TIRÉ DU NUMÉRO : SEPT.-OCT. 2003 | PAR DAVID HUME
Dans le monde de la politique et des pouvoirs publics, il est une vérité que l'on a beaucoup dite à voix basse, mais peu exprimée en clair : l'État sait fort peu de choses sur les effets réels de ses programmes et n'a qu'une idée vague de la valeur que les Canadiens reçoivent en contrepartie de leurs impôts.
Loin de moi l'idée de jeter de l'ombre sur le travail de l'État. Jusqu'ici, les administrations publiques ne disposaient tout simplement pas des outils leur permettant de mesurer les effets de leurs politiques. La collecte des données nécessaires pour une évaluation de cette envergure se serait révélée trop coûteuse en temps et en argent. Les percées récentes dans le domaine de la technologie de l'information pourraient toutefois changer la donne.
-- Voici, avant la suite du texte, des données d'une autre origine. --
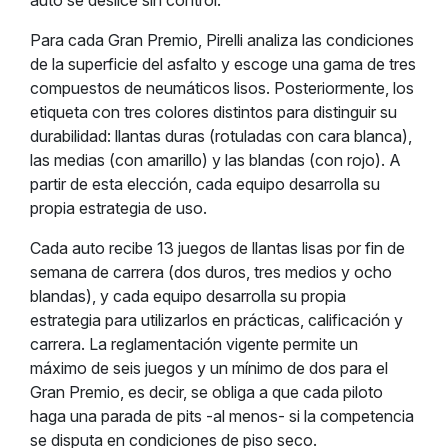
auto se deslice sin control.
Para cada Gran Premio, Pirelli analiza las condiciones
de la superficie del asfalto y escoge una gama de tres
compuestos de neumáticos lisos. Posteriormente, los
etiqueta con tres colores distintos para distinguir su
durabilidad: llantas duras (rotuladas con cara blanca),
las medias (con amarillo) y las blandas (con rojo). A
partir de esta elección, cada equipo desarrolla su
propia estrategia de uso.
Cada auto recibe 13 juegos de llantas lisas por fin de
semana de carrera (dos duros, tres medios y ocho
blandas), y cada equipo desarrolla su propia
estrategia para utilizarlos en prácticas, calificación y
carrera. La reglamentación vigente permite un
máximo de seis juegos y un mínimo de dos para el
Gran Premio, es decir, se obliga a que cada piloto
haga una parada de pits -al menos- si la competencia
se disputa en condiciones de piso seco.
Des systèmes électroniques perfectionnés de collecte et de mesure permettent de rassembler et d'analyser des données avec beaucoup plus d'efficacité et à des coûts bien moindres. Bien que la technologie ne facilite pas ces processus, elle accroît la capacité de l'État dans ces domaines. Au cours des dix prochaines années, les administrations publiques auront accès à une profusion de renseignements utiles allant d'indices de qualité de vie complexes aux résultats de programmes particuliers.
Ces avancées pourraient avoir une grande portée et permettre aux responsables des politiques de disposer de bases plus solides pour prendre leurs décisions, et aux Canadiens d'être mieux renseignés sur la façon dont l'État dépense l'argent des contribuables. Le gouvernement fédéral a déjà placé les résultats parmi ses priorités. Dans le dernier discours du budget, le ministre des Finances du Canada affirmait : « Bref, les Canadiens veulent savoir à quoi sert leur argent, et ils veulent en avoir pour leur argent. [...] ils veulent des résultats à la mesure de leur contribution. »
Observer les règles ou atteindre les résultats?
La nouvelle orientation axée sur les résultats pourrait transformer l'obligation de reddition de comptes du gouvernement. Jusqu'ici, l'État a établi des règles qui régissent le processus d'affectation des fonds publics et visent à empêcher leur détournement de même que les conflits d'intérêts et la corruption. Comme le savent très bien les comptables du secteur public, ces règles doivent être observées. Leur observation partielle n'est pas tolérée. Selon ce modèle, l'État doit rendre compte de l'efficacité avec laquelle il observe les règles de fonctionnement qu'il a lui-même déterminées.
La force de ce modèle d'observation réside dans sa simplicité : on observe la règle ou on ne l'observe pas. Sa faiblesse réside dans les tracasseries administratives qui s'alourdissent avec chaque nouvelle règle établie. Par contraste, si l'État était tenu responsable de la réalisation de ses objectifs, les gestionnaires du secteur public deviendraient libres d'expérimenter, d'innover et de prendre des risques et, même, d'accepter les échecs et les erreurs découlant de leurs décisions.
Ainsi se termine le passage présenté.